编辑2:谢谢大家对你的建议。 FlySwat 放倒我,我想要去的方向。我可以使用的System.Diagnostics.Process
类与运行lynx.exe了-dump开关,将文本发送到标准输出,并与<$捕捉到标准输出C $ C> ProcessStartInfo.UseShellExecute = FALSE 和 ProcessStartInfo.RedirectStandardOutput = TRUE
。我将包装这个都在一个C#类。这code将只occassionly调用,所以我不是太在意产卵一个新的进程主场迎战code这样做。另外,山猫是FAST!

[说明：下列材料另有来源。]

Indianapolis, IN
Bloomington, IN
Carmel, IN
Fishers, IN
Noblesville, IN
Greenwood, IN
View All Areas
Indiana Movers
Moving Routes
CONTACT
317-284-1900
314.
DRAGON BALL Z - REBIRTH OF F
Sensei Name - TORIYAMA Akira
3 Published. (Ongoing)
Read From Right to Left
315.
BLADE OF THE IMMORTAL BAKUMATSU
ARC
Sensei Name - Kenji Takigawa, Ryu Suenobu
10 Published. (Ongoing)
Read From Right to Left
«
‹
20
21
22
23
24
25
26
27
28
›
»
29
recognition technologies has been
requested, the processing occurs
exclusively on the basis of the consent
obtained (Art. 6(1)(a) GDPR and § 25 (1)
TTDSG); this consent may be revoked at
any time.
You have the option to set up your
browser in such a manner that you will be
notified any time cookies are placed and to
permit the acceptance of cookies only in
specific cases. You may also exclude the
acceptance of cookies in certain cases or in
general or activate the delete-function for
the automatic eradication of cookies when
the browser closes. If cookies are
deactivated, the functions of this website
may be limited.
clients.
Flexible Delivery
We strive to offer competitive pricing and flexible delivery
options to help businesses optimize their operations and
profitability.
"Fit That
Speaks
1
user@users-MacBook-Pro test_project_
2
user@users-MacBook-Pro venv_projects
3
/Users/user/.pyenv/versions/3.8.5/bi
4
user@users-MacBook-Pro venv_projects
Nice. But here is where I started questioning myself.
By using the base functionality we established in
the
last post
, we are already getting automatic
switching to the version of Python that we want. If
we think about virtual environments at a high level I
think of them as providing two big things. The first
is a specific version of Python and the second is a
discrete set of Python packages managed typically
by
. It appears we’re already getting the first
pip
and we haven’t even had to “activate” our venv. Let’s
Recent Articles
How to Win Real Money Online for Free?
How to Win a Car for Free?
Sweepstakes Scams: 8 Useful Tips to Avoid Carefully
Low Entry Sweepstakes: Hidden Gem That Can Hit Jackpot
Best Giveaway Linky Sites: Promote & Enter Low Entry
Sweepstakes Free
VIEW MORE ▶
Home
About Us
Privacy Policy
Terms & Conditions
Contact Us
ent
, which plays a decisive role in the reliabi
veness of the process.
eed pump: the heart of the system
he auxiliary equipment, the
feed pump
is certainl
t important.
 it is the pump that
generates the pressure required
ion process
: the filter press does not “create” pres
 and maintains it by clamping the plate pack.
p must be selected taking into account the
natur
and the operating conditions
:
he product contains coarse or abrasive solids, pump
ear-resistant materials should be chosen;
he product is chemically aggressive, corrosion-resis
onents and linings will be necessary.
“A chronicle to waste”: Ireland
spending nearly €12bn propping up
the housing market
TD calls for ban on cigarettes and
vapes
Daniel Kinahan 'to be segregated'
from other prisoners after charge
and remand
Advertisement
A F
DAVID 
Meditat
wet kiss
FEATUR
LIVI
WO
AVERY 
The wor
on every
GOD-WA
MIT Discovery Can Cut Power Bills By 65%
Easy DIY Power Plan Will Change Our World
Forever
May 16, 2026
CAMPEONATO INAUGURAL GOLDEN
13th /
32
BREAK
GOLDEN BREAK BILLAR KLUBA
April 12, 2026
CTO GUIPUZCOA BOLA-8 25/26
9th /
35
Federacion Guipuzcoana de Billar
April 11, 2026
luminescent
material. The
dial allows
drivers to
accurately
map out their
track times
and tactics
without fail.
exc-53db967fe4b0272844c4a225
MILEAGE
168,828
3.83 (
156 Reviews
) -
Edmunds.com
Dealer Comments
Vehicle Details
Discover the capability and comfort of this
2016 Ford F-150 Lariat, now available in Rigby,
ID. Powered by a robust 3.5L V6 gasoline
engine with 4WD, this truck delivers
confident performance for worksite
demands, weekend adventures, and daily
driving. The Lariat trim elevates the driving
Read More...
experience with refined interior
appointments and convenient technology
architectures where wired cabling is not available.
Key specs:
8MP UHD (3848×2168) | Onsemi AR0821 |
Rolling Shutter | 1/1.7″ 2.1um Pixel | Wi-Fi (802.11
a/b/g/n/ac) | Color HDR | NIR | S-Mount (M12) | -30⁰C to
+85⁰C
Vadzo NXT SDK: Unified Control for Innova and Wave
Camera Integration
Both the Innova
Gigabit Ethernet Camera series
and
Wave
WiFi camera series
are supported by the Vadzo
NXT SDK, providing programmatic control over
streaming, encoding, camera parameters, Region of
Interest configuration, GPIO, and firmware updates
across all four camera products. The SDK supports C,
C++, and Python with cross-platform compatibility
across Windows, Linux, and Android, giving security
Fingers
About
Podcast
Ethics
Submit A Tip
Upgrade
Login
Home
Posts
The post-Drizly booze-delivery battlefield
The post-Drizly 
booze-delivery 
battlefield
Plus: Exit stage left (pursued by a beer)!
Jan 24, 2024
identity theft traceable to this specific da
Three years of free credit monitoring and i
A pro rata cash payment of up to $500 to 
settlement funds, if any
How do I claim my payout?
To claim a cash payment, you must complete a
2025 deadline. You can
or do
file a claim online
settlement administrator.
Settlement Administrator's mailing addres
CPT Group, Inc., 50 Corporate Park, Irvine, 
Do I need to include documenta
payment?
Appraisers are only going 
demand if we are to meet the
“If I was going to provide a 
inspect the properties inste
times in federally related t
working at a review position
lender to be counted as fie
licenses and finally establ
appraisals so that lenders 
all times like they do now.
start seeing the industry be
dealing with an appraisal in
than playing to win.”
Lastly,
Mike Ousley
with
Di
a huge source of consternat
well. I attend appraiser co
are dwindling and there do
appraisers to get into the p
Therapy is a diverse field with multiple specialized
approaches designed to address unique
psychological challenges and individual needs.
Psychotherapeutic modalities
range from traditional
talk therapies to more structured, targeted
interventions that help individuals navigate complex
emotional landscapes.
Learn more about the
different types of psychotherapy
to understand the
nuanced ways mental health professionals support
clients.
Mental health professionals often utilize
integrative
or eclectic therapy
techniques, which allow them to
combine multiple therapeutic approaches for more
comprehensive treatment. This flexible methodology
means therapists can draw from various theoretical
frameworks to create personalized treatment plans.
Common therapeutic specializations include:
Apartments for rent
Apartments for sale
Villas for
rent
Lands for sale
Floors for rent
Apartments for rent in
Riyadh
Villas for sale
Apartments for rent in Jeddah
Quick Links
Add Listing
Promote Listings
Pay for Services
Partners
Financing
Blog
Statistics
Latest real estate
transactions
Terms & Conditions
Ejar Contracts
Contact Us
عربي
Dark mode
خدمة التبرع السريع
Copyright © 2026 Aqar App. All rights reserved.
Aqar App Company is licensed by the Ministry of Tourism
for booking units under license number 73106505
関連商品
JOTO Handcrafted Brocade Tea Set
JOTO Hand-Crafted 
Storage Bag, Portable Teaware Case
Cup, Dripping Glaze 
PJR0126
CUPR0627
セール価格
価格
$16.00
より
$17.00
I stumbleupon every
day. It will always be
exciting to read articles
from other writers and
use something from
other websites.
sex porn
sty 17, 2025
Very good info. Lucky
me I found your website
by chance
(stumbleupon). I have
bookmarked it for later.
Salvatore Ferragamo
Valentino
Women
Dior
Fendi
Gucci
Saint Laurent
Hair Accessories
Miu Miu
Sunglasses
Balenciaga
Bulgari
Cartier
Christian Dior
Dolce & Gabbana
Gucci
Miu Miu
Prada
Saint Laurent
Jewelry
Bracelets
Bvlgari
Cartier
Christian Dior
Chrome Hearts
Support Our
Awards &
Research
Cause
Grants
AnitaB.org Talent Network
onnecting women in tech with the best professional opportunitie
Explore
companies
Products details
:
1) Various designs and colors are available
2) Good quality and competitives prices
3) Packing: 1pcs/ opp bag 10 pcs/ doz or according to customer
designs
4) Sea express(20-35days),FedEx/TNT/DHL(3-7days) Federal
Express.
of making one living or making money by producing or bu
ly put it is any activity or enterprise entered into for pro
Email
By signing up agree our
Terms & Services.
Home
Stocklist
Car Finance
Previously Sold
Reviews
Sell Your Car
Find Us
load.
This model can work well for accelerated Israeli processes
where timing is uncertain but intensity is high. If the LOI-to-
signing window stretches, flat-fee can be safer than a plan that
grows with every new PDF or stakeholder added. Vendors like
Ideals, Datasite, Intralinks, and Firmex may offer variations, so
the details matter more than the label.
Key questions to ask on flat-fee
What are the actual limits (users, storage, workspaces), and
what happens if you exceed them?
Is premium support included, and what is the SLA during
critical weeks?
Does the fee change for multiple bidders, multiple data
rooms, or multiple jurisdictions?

EDIT 2: Thank you everybody for your suggestions. FlySwat tipped me in the direction i wanted to go. I can use the System.Diagnostics.Process
class to run lynx.exe with the "-dump" switch to send the text to standard output, and capture the stdout with ProcessStartInfo.UseShellExecute = false
and ProcessStartInfo.RedirectStandardOutput = true
. I'll wrap all this in a C# class. This code will be called only occassionly, so i'm not too concerned about spawning a new process vs. doing it in code. Plus, Lynx is FAST!!
推荐答案
你所寻找的是一个文本模式DOM渲染器,输出文本,就像山猫或其他文本浏览器...这是更难做的比你所期望的。
What you are looking for is a text-mode DOM renderer that outputs text, much like Lynx or other Text browsers...This is much harder to do than you would expect.
这篇关于我怎样才能将HTML转换成在C#中的文字?的文章就介绍到这了,希望我们推荐的答案对大家有所帮助,也希望大家多多支持IT屋!